Search code examples
apache-flinkflink-streaming

How to read json file format in Apache flink using java


How to read json file format in Apache flink using java. I am not able to find any proper code to read json file in flink using java and do some transformation on top of it. Any suggestions or code is highly appreciated.


Solution

  • For using Kafka with the DataStream API, see https://stackoverflow.com/a/62072265/2000823. The idea is to implement an appropriate DeserializationSchema, or KafkaDeserializationSchema. There's an example (and pointers to more) in the answer I've linked to above.
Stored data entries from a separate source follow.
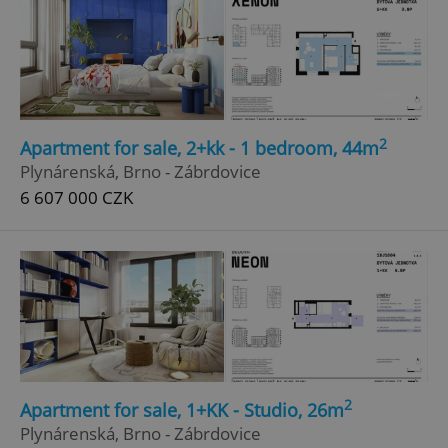
2
Apartment for sale, 2+kk - 1 bedroom, 44m
Plynárenská, Brno - Zábrdovice
6 607 000 CZK
2
Apartment for sale, 1+KK - Studio, 26m
Plynárenská, Brno - Zábrdovice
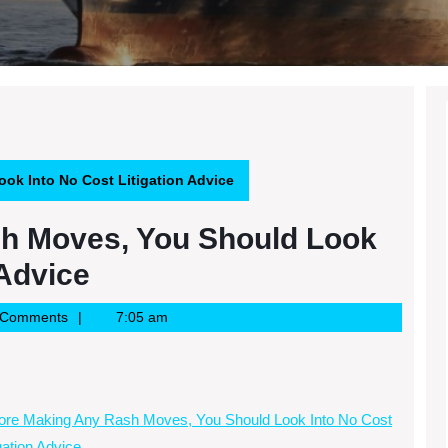
ok Into No Cost Litigation Advice
h Moves, You Should Look
 Advice
 Comments
7:05 am
ore Making Any Rash Moves, You Should Look Into No Cost
igation Advice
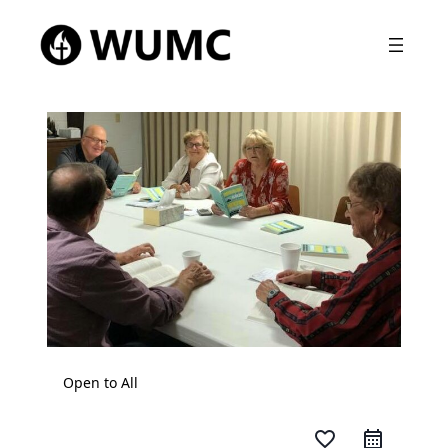
Open to All
favorite_border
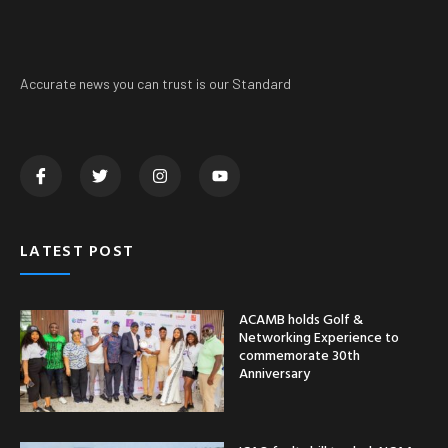
Accurate news you can trust is our Standard
LATEST POST
ACAMB holds Golf &
Networking Experience to
commemorate 30th
Anniversary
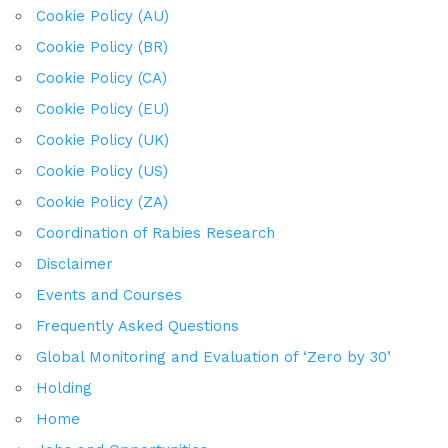
Cookie Policy (AU)
Cookie Policy (BR)
Cookie Policy (CA)
Cookie Policy (EU)
Cookie Policy (UK)
Cookie Policy (US)
Cookie Policy (ZA)
Coordination of Rabies Research
Disclaimer
Events and Courses
Frequently Asked Questions
Global Monitoring and Evaluation of ‘Zero by 30’
Holding
Home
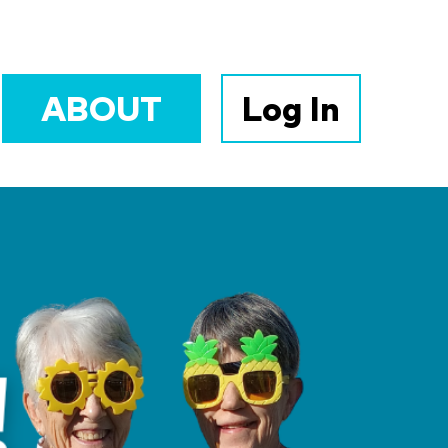
ABOUT
Log In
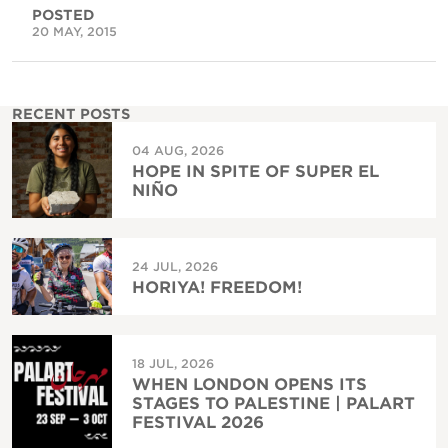
POSTED
20 MAY, 2015
RECENT POSTS
04 AUG, 2026
HOPE IN SPITE OF SUPER EL
NIÑO
24 JUL, 2026
HORIYA! FREEDOM!
18 JUL, 2026
WHEN LONDON OPENS ITS
STAGES TO PALESTINE | PALART
FESTIVAL 2026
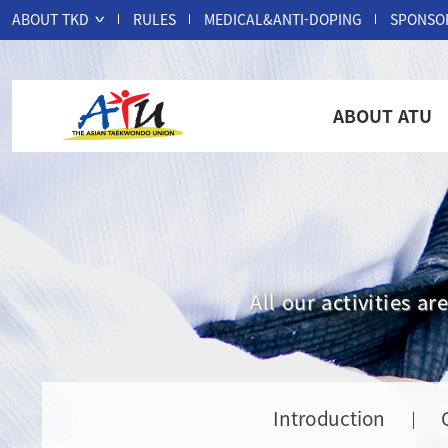
ABOUT TKD
RULES
MEDICAL&ANTI-DOPING
SPONSO
ABOUT ATU
All our activities 
Introduction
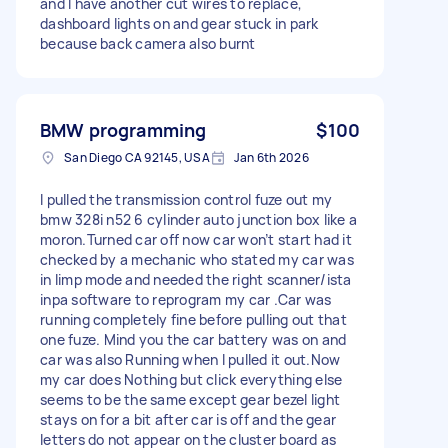
and I have another cut wires to replace,
dashboard lights on and gear stuck in park
because back camera also burnt
BMW programming
$100
San Diego CA 92145, USA
Jan 6th 2026
I pulled the transmission control fuze out my
bmw 328i n52 6 cylinder auto junction box like a
moron.Turned car off now car won’t start had it
checked by a mechanic who stated my car was
in limp mode and needed the right scanner/ista
inpa software to reprogram my car .Car was
running completely fine before pulling out that
one fuze. Mind you the car battery was on and
car was also Running when I pulled it out.Now
my car does Nothing but click everything else
seems to be the same except gear bezel light
stays on for a bit after car is off and the gear
letters do not appear on the cluster board as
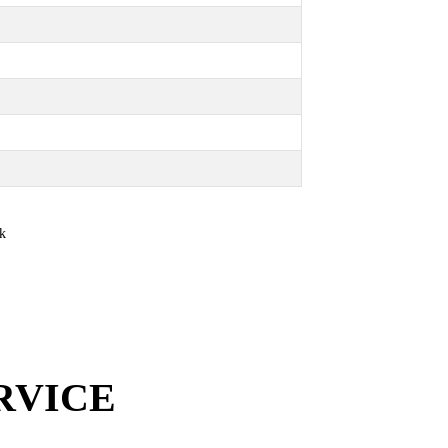
RVICE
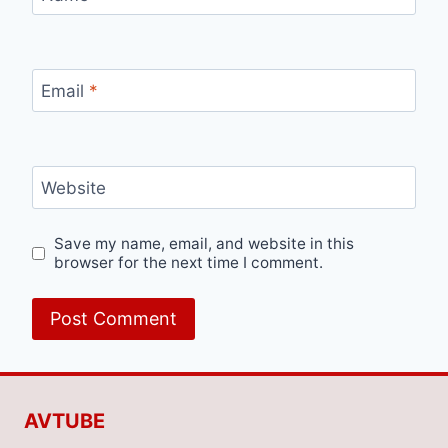
Email
*
Website
Save my name, email, and website in this
browser for the next time I comment.
AVTUBE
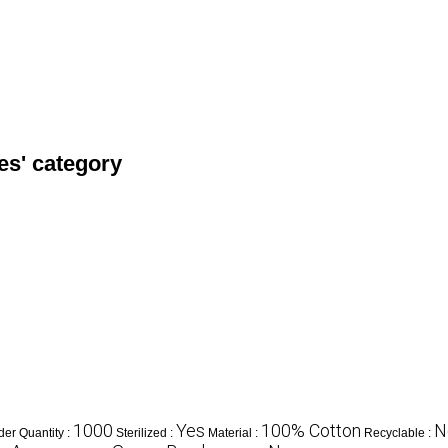
es' category
1000
Yes
100% Cotton
N
er Quantity :
Sterilized :
Material :
Recyclable :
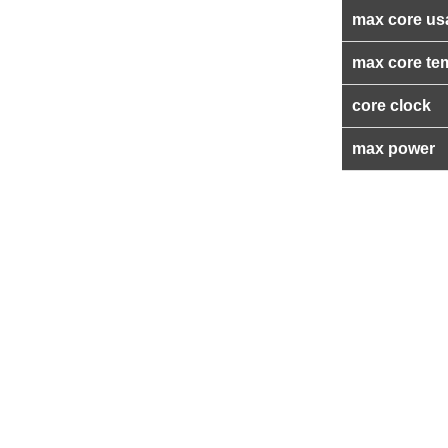
max core us
max core te
core clock
max power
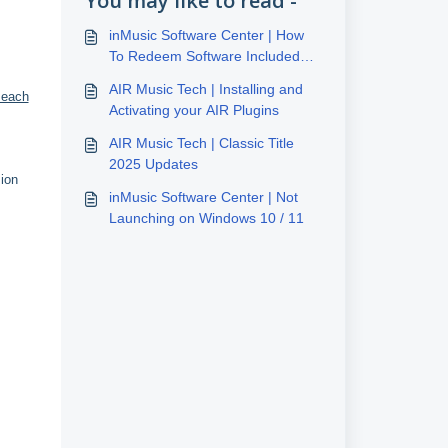
You may like to read -
inMusic Software Center | How
To Redeem Software Included
With inMusic Hardware
AIR Music Tech | Installing and
 each
Activating your AIR Plugins
AIR Music Tech | Classic Title
2025 Updates
sion
inMusic Software Center | Not
Launching on Windows 10 / 11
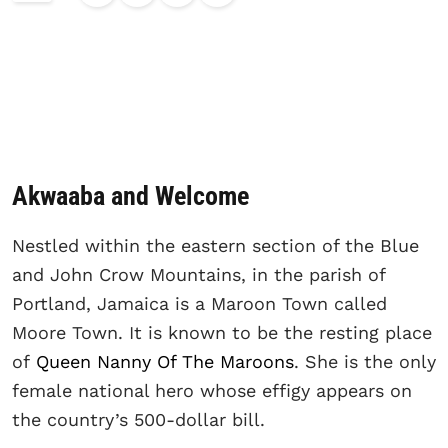
Akwaaba and Welcome
Nestled within the eastern section of the Blue
and John Crow Mountains, in the parish of
Portland, Jamaica is a Maroon Town called
Moore Town. It is known to be the resting place
of
Queen Nanny Of The Maroons
. She is the only
female national hero whose effigy appears on
the country’s 500-dollar bill.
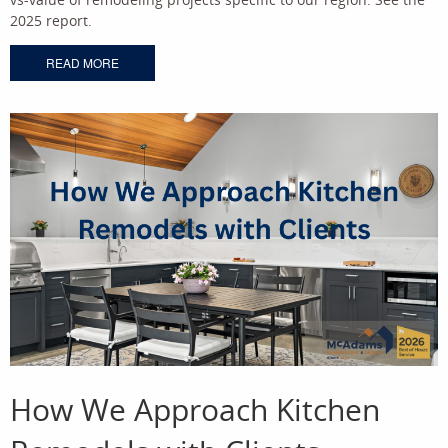
2025 report.
READ MORE
How We Approach Kitchen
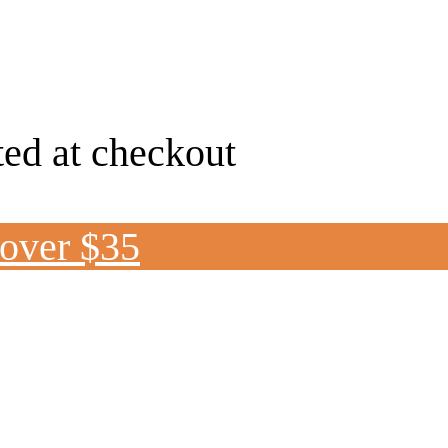
ted at checkout
 over $35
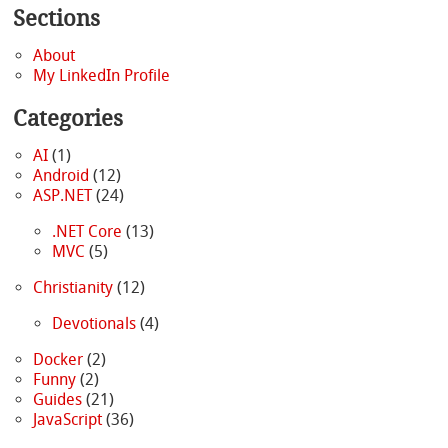
Sections
About
My LinkedIn Profile
Categories
AI
(1)
Android
(12)
ASP.NET
(24)
.NET Core
(13)
MVC
(5)
Christianity
(12)
Devotionals
(4)
Docker
(2)
Funny
(2)
Guides
(21)
JavaScript
(36)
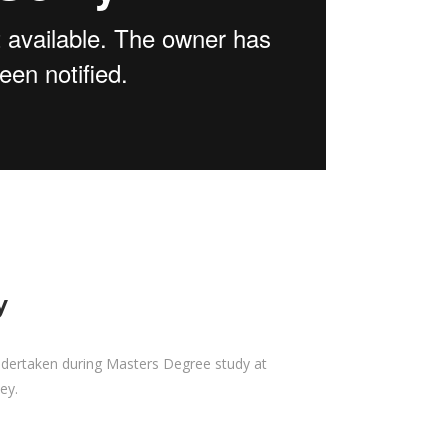
y
ndertaken during Masters Degree study at
ey.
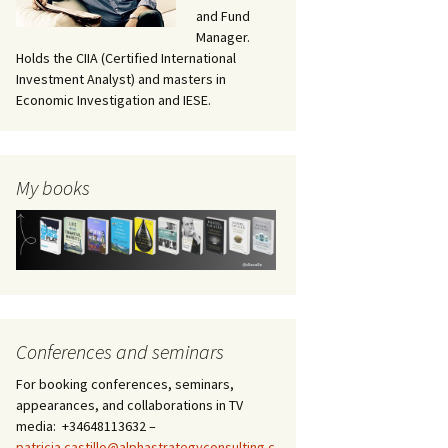
and Fund
Manager.
Holds the CIIA (Certified International
Investment Analyst) and masters in
Economic Investigation and IESE.
My books
Conferences and seminars
For booking conferences, seminars,
appearances, and collaborations in TV
media: +34648113632 –
patricia.castillo@alphastrategyconsulting.c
    Or if you want to use the Table API or SQL, it's easier. You can configure this with a bit of DDL. For example:

    CREATE TABLE minute_stats (
      `minute` TIMESTAMP(3),
      `currency` STRING,
      `revenueSum` DOUBLE,
      `orderCnt` BIGINT,
      WATERMARK FOR `minute` AS `minute` - INTERVAL '10' SECOND
    ) WITH (
      'connector.type' = 'kafka',       
      'connector.version' = 'universal',
      'connector.topic' = 'minute_stats',
      'connector.properties.zookeeper.connect' = 'not-needed',
      'connector.properties.bootstrap.servers' = 'kafka:9092',
      'connector.startup-mode' = 'earliest-offset',
      'format.type' = 'json'
    );
    

    For trying things out locally while reading from a file, you'll need to do things differently. Something like this

    DataStreamSource<String> rawInput = env.readFile(
        new TextInputFormat(new Path(fileLocation)), fileLocation);
    
    DataStream<Event> = rawInput.flatMap(new MyJSONTransformer());
    

    where MyJSONTransformer might use a jackson ObjectMapper to convert JSON into some convenient Event type (a POJO).